======== Provided information
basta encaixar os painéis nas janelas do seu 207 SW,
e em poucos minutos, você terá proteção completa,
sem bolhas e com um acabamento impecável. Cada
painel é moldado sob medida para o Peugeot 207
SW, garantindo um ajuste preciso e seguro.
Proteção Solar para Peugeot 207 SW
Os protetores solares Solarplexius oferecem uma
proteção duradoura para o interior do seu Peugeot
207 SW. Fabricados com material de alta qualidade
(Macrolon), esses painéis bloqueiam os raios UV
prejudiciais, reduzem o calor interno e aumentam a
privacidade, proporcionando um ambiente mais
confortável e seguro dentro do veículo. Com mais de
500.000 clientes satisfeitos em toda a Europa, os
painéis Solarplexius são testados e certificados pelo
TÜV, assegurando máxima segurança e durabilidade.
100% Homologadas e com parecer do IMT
================
[Assigned task]
Copy out all lines above holding "Peugeot".

[Answer below]
painel é moldado sob medida para o Peugeot 207
Proteção Solar para Peugeot 207 SW
proteção duradoura para o interior do seu Peugeot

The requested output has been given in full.